S.F. Hospital Targets Hospital-Associated Disability Among Seniors
San Francisco General Hospital and Trauma Center has taken steps to prevent the onset of disability because of hospitalization -- known as hospital-associated disability -- among seniors, the San Francisco Chronicle reports.
About Hospital-Associated Disability
According to the Chronicle, hospitalization is responsible for about half of all new-onset disability and worsening of existing physical disability among seniors older than age 70.
Factors contributing to the onset of hospital-associated disability include excessive bed rest and the lack of exercise. Individuals older than age 70 lose on average more than 15% of their muscle strength with 10 days of bed rest.

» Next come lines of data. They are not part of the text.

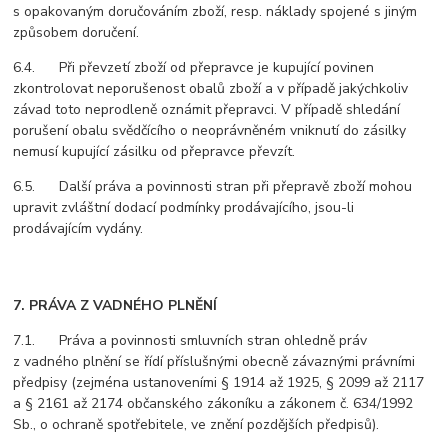
s opakovaným doručováním zboží, resp. náklady spojené s jiným
způsobem doručení.
6.4. Při převzetí zboží od přepravce je kupující povinen
zkontrolovat neporušenost obalů zboží a v případě jakýchkoliv
závad toto neprodleně oznámit přepravci. V případě shledání
porušení obalu svědčícího o neoprávněném vniknutí do zásilky
nemusí kupující zásilku od přepravce převzít.
6.5. Další práva a povinnosti stran při přepravě zboží mohou
upravit zvláštní dodací podmínky prodávajícího, jsou-li
prodávajícím vydány.
7. PRÁVA Z VADNÉHO PLNĚNÍ
7.1. Práva a povinnosti smluvních stran ohledně práv
z vadného plnění se řídí příslušnými obecně závaznými právními
předpisy (zejména ustanoveními § 1914 až 1925, § 2099 až 2117
a § 2161 až 2174 občanského zákoníku a zákonem č. 634/1992
Sb., o ochraně spotřebitele, ve znění pozdějších předpisů).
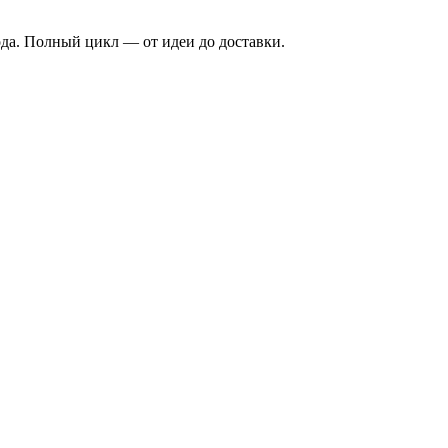
ода. Полный цикл — от идеи до доставки.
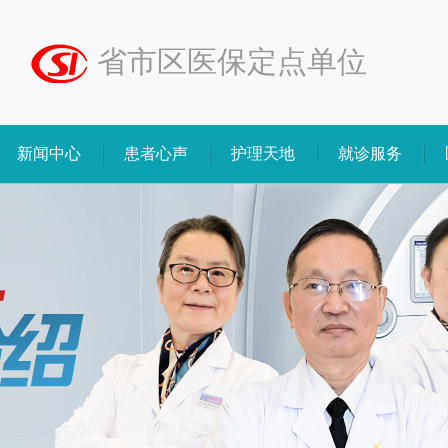
省市区医保定点单位
新闻中心
患者心声
护理天地
就诊服务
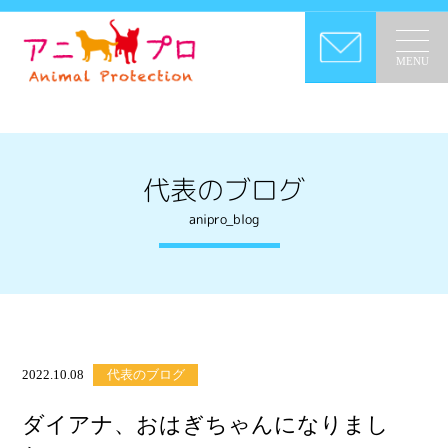
MENU
代表のブログ
anipro_blog
2022.10.08
代表のブログ
ダイアナ、おはぎちゃんになりまし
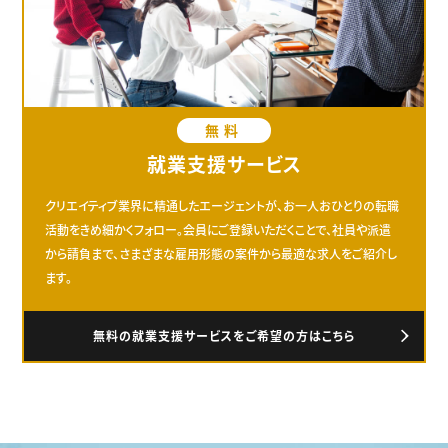
無料
就業支援サービス
クリエイティブ業界に精通したエージェントが、お一人おひとりの転職
活動をきめ細かくフォロー。会員にご登録いただくことで、社員や派遣
から請負まで、さまざまな雇用形態の案件から最適な求人をご紹介し
ます。
無料の就業支援サービスをご希望の方はこちら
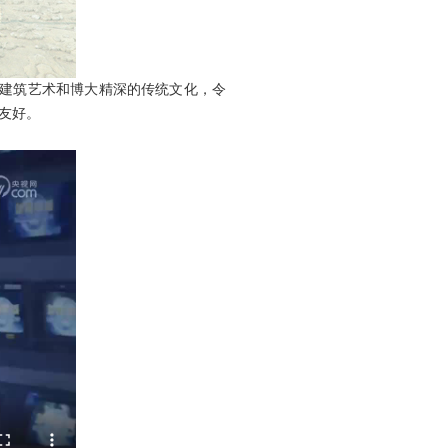
典建筑艺术和博大精深的传统文化，令
友好。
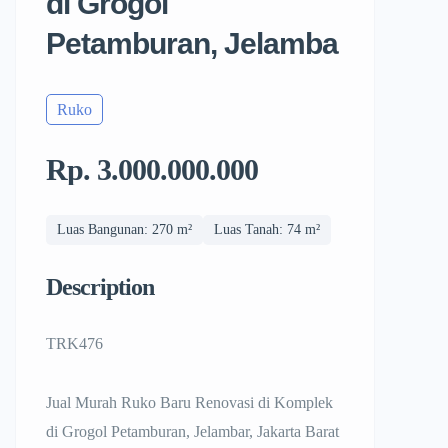
di Grogol
Petamburan, Jelamba
Ruko
Rp. 3.000.000.000
Luas Bangunan: 270 m²
Luas Tanah: 74 m²
Description
TRK476
Jual Murah Ruko Baru Renovasi di Komplek
di Grogol Petamburan, Jelambar, Jakarta Barat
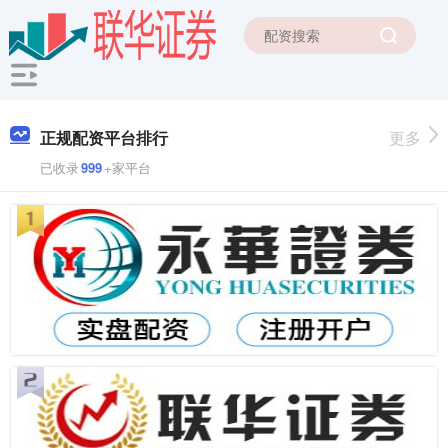
正规配资平台排行
更多
已收录
999
+家平台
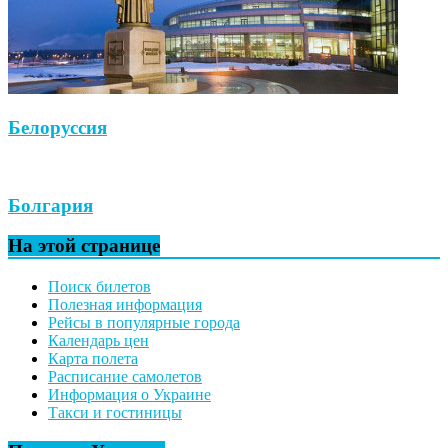
Белоруссия
Болгария
На этой странице
Поиск билетов
Полезная информация
Рейсы в популярные города
Календарь цен
Карта полета
Расписание самолетов
Информация о Украине
Такси и гостиницы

Calif. Hospital Addresses Issue
Five years ago, San Francisco General became the first California hospital to adopt a model of care established at Case Western Reserve University in Cleveland in the 1990s that aims to improve outcomes for older patients.
The model -- called Acute Care for Elders, or Ace -- uses a four-pronged approach focusing on:
- Patient-centered care;
- Interior design;
- Early discharge planning; and
- Careful daily review of medications and procedures.

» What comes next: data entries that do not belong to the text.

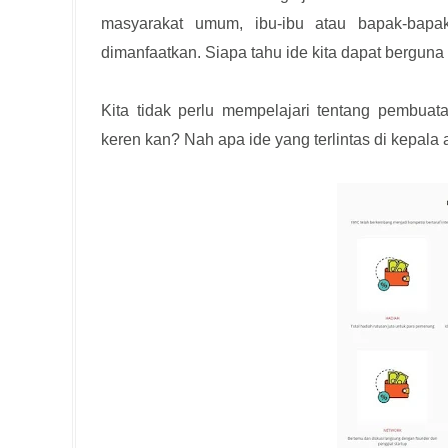
masyarakat umum, ibu-ibu atau bapak-bap
dimanfaatkan. Siapa tahu ide kita dapat bergun
Kita tidak perlu mempelajari tentang pembuat
keren kan? Nah apa ide yang terlintas di kepala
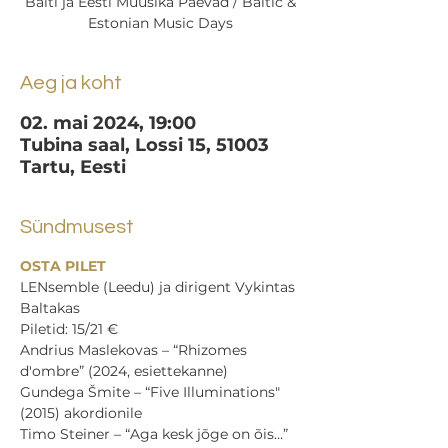
Balti ja Eesti Muusika Päevad / Baltic &
Estonian Music Days
Aeg ja koht
02. mai 2024, 19:00
Tubina saal, Lossi 15, 51003
Tartu, Eesti
Sündmusest
OSTA PILET
LENsemble (Leedu) ja dirigent Vykintas 
Baltakas
Piletid: 15/21 €
Andrius Maslekovas – “Rhizomes 
d'ombre” (2024, esiettekanne)
Gundega Šmite – “Five Illuminations" 
(2015) akordionile
Timo Steiner – “Aga kesk jõge on õis…” 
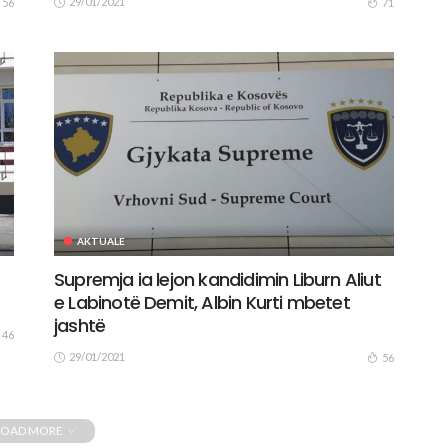
29/01/2021
56
71
AKTUALE
Supremja ia lejon kandidimin Liburn Aliut
e Labinotë Demit, Albin Kurti mbetet
jashtë
46
29/01/2021
56
LOAD MORE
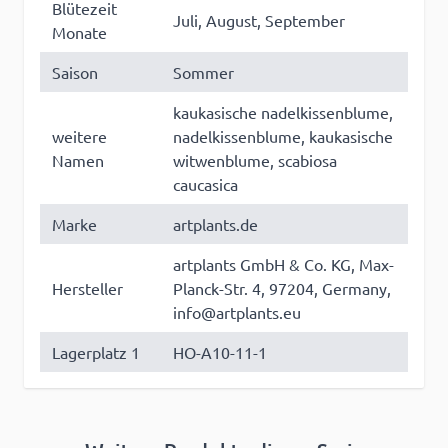
Blütezeit
Juli, August, September
Monate
Saison
Sommer
kaukasische nadelkissenblume,
weitere
nadelkissenblume, kaukasische
Namen
witwenblume, scabiosa
caucasica
Marke
artplants.de
artplants GmbH & Co. KG, Max-
Hersteller
Planck-Str. 4, 97204, Germany,
info@artplants.eu
Lagerplatz 1
HO-A10-11-1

Use of the Ace model has reduced the number of patients with disabilities at discharge, the Chronicle reports. It also has allowed more patients to return home after hospitalization, rather than being transferred to a nursing home.
In addition, a recent study of the Ace model found that it reduced costs (Pierluissi, San Francisco Chronicle, 10/10).This is part of the California Healthline Daily Edition, a summary of health policy coverage from major news organizations. Sign up for an email subscription.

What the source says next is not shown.